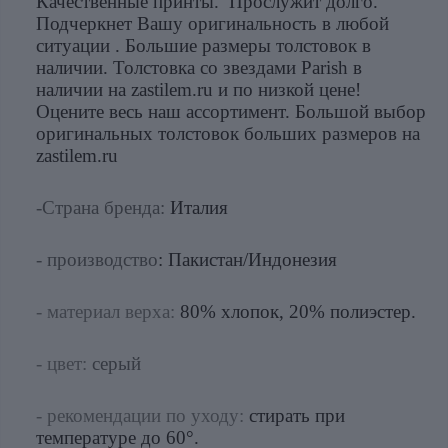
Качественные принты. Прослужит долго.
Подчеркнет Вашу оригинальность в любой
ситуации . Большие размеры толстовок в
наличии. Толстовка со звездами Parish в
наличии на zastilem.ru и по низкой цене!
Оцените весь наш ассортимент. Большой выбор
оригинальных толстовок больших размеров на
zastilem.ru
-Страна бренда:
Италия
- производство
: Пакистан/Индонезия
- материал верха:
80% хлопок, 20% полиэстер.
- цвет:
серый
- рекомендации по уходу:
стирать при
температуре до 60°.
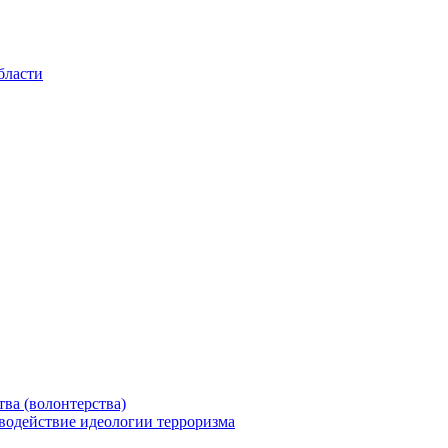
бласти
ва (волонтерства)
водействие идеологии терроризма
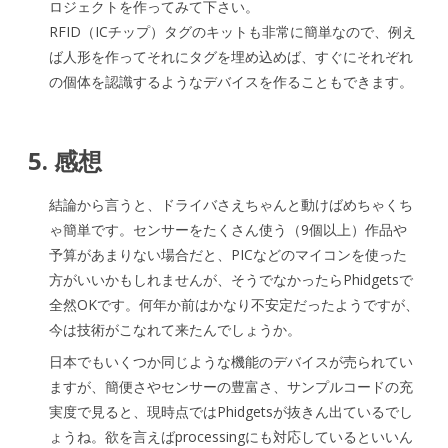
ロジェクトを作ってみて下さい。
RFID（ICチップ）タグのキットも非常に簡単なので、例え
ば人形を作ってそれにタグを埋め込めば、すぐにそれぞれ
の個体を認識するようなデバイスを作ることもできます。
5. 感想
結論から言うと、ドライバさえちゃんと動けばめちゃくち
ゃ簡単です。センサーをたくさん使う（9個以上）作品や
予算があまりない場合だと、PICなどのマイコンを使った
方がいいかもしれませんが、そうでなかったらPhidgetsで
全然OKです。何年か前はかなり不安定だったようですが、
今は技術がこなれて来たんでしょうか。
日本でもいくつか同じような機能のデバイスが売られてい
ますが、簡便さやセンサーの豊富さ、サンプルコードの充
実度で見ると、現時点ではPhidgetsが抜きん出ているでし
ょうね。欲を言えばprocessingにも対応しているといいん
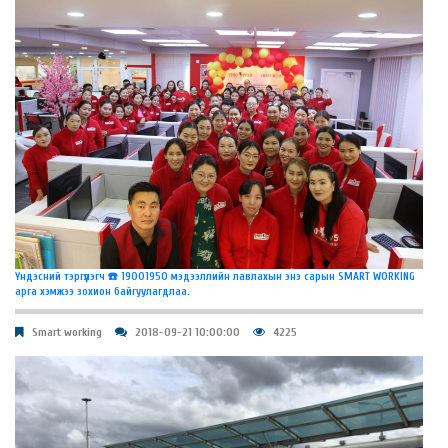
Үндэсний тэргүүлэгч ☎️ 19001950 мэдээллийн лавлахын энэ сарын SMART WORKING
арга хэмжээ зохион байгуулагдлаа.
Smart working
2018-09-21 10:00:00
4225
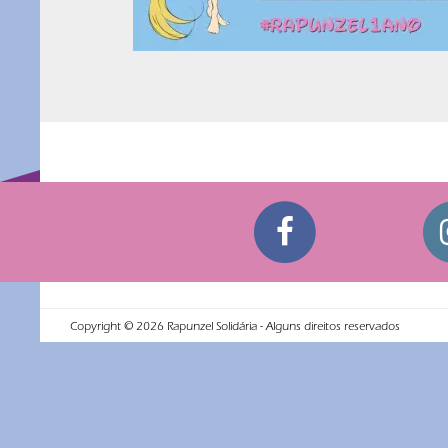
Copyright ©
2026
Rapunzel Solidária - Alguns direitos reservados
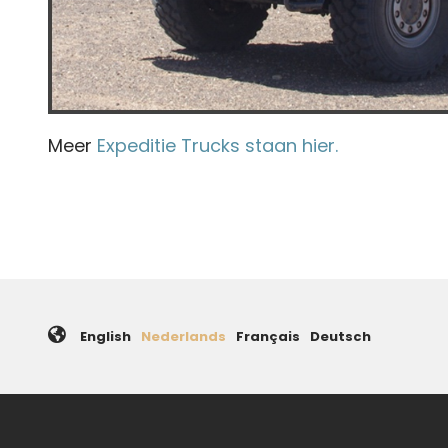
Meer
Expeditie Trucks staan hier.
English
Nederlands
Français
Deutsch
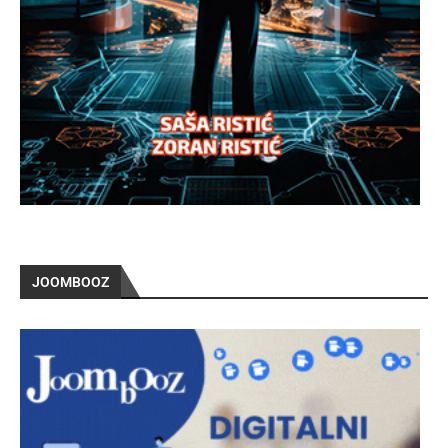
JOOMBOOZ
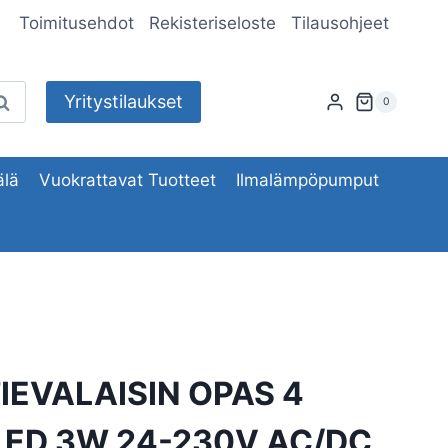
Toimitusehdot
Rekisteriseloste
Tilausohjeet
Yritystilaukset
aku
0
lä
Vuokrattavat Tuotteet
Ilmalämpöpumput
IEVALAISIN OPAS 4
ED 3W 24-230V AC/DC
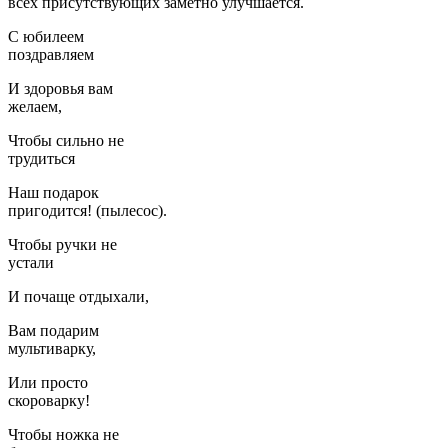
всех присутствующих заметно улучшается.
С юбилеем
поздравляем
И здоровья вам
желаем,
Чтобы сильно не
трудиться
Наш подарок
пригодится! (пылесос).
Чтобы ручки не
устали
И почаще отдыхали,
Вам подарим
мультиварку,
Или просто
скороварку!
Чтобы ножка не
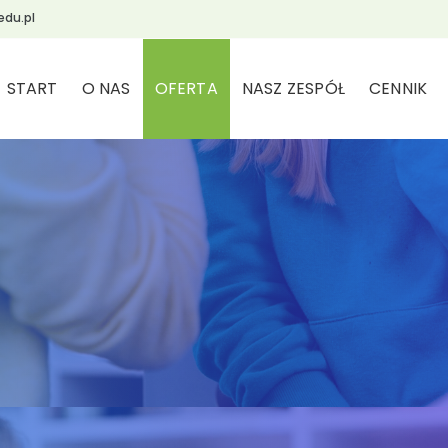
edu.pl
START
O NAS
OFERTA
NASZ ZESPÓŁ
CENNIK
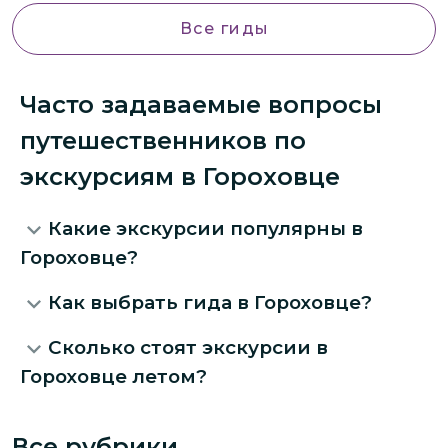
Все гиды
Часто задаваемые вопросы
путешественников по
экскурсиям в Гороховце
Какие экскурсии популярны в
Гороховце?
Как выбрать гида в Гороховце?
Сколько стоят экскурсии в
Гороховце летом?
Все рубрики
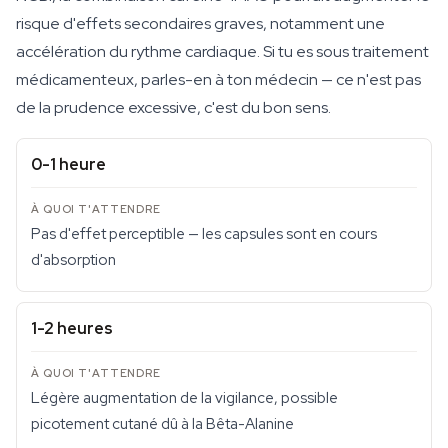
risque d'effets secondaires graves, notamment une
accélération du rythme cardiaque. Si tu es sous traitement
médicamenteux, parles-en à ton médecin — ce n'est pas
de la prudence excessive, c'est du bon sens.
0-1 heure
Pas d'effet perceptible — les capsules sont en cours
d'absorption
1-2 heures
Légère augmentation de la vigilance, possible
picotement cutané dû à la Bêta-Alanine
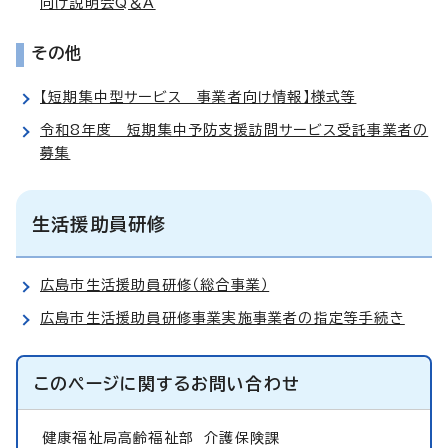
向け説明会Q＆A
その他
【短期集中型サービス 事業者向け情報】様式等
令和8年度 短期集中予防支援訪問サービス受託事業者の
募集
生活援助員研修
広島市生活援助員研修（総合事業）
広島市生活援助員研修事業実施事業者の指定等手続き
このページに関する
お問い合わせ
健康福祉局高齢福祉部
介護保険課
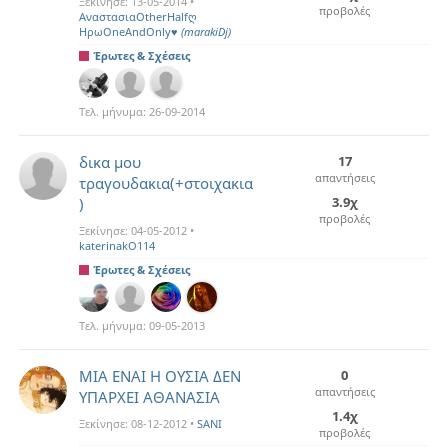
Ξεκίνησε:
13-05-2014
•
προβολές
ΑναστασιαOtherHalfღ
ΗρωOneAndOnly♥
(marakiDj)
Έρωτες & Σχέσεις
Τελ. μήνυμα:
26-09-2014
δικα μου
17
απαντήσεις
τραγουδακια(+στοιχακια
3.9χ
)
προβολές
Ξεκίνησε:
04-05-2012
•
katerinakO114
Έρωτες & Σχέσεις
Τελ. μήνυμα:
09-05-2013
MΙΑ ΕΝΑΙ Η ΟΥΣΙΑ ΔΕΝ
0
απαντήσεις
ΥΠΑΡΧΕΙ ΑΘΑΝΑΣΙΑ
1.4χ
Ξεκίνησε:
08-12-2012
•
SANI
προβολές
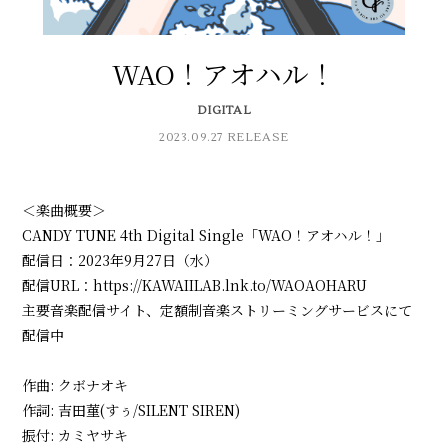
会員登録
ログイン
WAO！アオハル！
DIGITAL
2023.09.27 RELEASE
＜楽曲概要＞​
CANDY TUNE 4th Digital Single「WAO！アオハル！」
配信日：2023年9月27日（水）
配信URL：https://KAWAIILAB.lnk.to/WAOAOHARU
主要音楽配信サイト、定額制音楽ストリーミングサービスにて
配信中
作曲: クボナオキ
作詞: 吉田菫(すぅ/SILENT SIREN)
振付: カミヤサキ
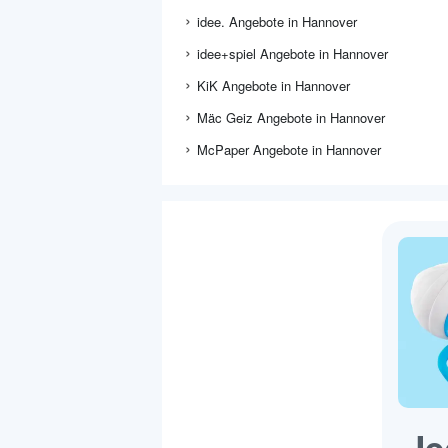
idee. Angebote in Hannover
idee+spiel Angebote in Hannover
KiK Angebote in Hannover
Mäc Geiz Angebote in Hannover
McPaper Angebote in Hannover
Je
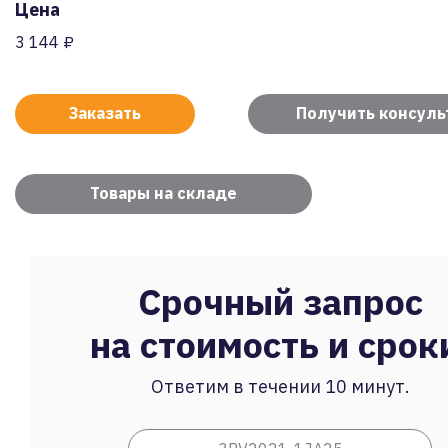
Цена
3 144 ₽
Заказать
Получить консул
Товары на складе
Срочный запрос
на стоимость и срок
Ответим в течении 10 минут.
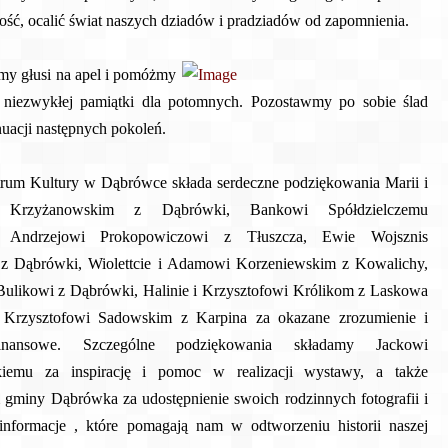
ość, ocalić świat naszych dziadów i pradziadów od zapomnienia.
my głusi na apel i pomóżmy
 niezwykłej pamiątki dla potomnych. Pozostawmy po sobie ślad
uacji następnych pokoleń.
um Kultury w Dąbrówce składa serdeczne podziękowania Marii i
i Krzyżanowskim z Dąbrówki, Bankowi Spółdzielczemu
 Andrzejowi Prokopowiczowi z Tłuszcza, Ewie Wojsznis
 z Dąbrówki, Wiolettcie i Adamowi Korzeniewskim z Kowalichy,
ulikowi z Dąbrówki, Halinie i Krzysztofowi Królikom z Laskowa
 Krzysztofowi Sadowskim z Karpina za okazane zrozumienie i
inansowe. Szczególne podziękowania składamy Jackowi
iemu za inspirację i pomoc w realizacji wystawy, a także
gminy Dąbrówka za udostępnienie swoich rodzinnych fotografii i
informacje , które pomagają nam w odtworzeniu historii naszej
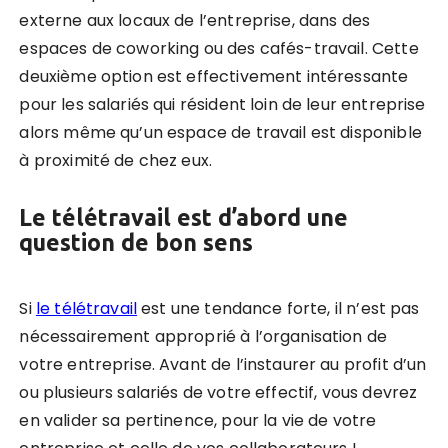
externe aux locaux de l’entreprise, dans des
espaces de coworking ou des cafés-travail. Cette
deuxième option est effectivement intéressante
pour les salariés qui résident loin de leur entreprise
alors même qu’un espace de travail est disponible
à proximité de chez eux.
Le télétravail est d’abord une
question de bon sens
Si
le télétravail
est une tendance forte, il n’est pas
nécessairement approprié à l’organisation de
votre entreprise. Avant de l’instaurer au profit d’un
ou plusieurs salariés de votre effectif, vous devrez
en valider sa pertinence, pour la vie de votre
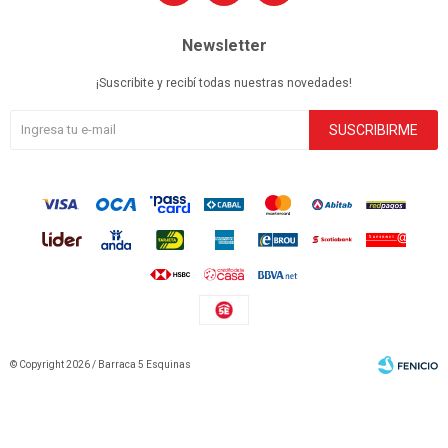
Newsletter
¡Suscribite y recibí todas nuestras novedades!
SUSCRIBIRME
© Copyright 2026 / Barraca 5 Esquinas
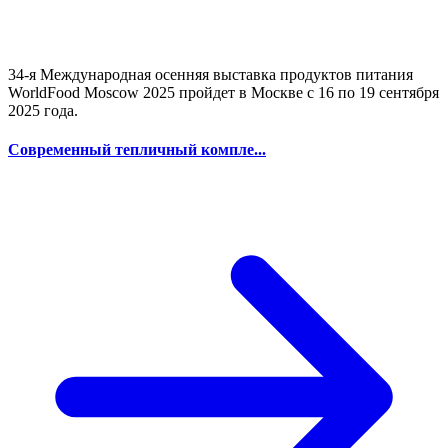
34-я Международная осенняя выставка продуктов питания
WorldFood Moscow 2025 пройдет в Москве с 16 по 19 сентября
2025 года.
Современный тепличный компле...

########################################

→ Your task:
Leaving out every picture, copy exactly the lines from the one that contains "en valider sa" through the end of the entries above.

→ Solution to this exercise:
en valider sa pertinence, pour la vie de votre
Newsletter
¡Suscribite y recibí todas nuestras novedades!
SUSCRIBIRME
© Copyright 2026 / Barraca 5 Esquinas
34-я Международная осенняя выставка продуктов питания
WorldFood Moscow 2025 пройдет в Москве с 16 по 19 сентября
2025 года.
Современный тепличный компле...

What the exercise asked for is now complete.